任何组织对车辆入口和停车的自动管理是一个复杂而广泛的挑战,涉及记录、效率和安全问题。手动跟踪车辆和查找停车位的方法缓慢而且浪费时间。为解决车辆入口和停车的自动管理问题,我们利用了最先进的人工智能技术,将车辆入口和停车的过程自动化到任何组织中。为了确保安全性,我们的系统集成了车辆检测、车牌识别和人脸识别模型,以确保人和车辆与组织注册。我们已经为车辆检测、车牌识别、人脸识别和识别训练了多个深度学习模型,然而,YOLOv8n模型在其他模型中表现出色。此外,通过整合这些技术,系统提供了高效的车辆检测、精确的身份识别、简洁的记录和优化的停车位分配,从而提高了便利性、准确性和安全性。未来研究机会在于对各种现实应用进行系统性能的微调。
https://arxiv.org/abs/2312.02699
Face detectors are becoming a crucial component of many applications, including surveillance, that often have to run on edge devices with limited processing power and memory. Therefore, there's a pressing demand for compact face detection models that can function efficiently across resource-constrained devices. Over recent years, network pruning techniques have attracted a lot of attention from researchers. These methods haven't been well examined in the context of face detectors, despite their expanding popularity. In this paper, we implement filter pruning on two already small and compact face detectors, named EXTD (Extremely Tiny Face Detector) and EResFD (Efficient ResNet Face Detector). The main pruning algorithm that we utilize is Filter Pruning via Geometric Median (FPGM), combined with the Soft Filter Pruning (SFP) iterative procedure. We also apply L1 Norm pruning, as a baseline to compare with the proposed approach. The experimental evaluation on the WIDER FACE dataset indicates that the proposed approach has the potential to further reduce the model size of already lightweight face detectors, with limited accuracy loss, or even with small accuracy gain for low pruning rates.
面部识别器已成为许多应用程序的关键组件,包括监控,而这些应用程序通常需要在具有有限处理能力和内存的边缘设备上运行。

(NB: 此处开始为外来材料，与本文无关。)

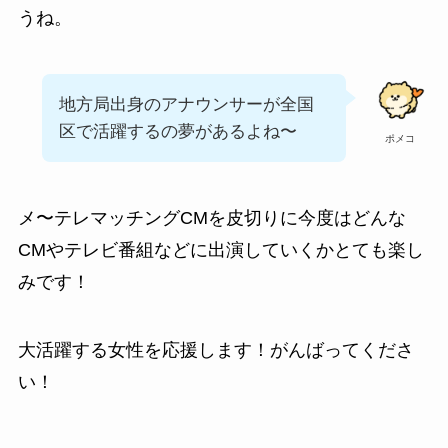
うね。
地方局出身のアナウンサーが全国
区で活躍するの夢があるよね〜
ポメコ
メ〜テレマッチングCMを皮切りに今度はどんな
CMやテレビ番組などに出演していくかとても楽し
みです！
大活躍する女性を応援します！がんばってくださ
い！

因此,对于在资源受限设备上运行的紧凑型面部识别器模型,迫切需要开发出高效运作的模型。在最近几年里,网络剪枝技术已经引起了研究人员的高度关注。尽管这些方法在面部识别器方面越来越受欢迎,但在面部识别器背景下,这些方法并没有得到很好的研究。在本文中,我们在两个已经小型且紧凑的面部识别器EXTD(非常小巧的面部识别器)和EResFD(高效的ResNet面部识别器)上实现了基于几何中值滤波(FPGM)的滤波器剪枝。我们所采用的主要剪枝算法是结合Filter Pruning through Geometric Median(FPGM)和Soft Filter Pruning(SFP)迭代过程。我们还应用了L1范数剪枝作为基准,与所提出的剪枝方法进行比较。在WIDER FACE数据集上的实验评估结果表明,与所提出的剪枝方法相比,具有有限的准确度损失,甚至在高剪枝率下具有小的准确度增加,原剪枝方法具有巨大潜力。
https://arxiv.org/abs/2311.16613
Human eye gaze estimation is an important cognitive ingredient for successful human-robot interaction, enabling the robot to read and predict human behavior. We approach this problem using artificial neural networks and build a modular system estimating gaze from separately cropped eyes, taking advantage of existing well-functioning components for face detection (RetinaFace) and head pose estimation (6DRepNet). Our proposed method does not require any special hardware or infrared filters but uses a standard notebook-builtin RGB camera, as often approached with appearance-based methods. Using the MetaHuman tool, we also generated a large synthetic dataset of more than 57,000 human faces and made it publicly available. The inclusion of this dataset (with eye gaze and head pose information) on top of the standard Columbia Gaze dataset into training the model led to better accuracy with a mean average error below two degrees in eye pitch and yaw directions, which compares favourably to related methods. We also verified the feasibility of our model by its preliminary testing in real-world setting using the builtin 4K camera in NICO semi-humanoid robot's eye.
人类眼睛注视估计是成功的人机交互的重要认知成分,使机器人能够阅读和预测人类行为。我们通过人工神经网络解决这个问题,并建立了一个模块系统,从分别裁剪的眼睛中估计注视,利用现有的面部检测(RetinaFace)和头姿态估计(6DRepNet)的成熟组件。我们提出的方法不需要特殊的硬件或红外滤镜,而是利用了一个标准的笔记本内置的RGB相机,通常与基于外观的方法相同。使用元人类工具,我们还生成了超过57,000个合成面部数据集,并将其公开发布。在将这个数据集(带有眼部和头姿态信息)放在标准的哥伦比亚 gaze数据集中训练模型后,我们在眼俯仰和眼偏转方向上的平均误差低于两度,与相关方法相比具有优势。我们还通过使用NICO半人形机器人预先测试模型中的内置4K相机来验证我们模型的可行性。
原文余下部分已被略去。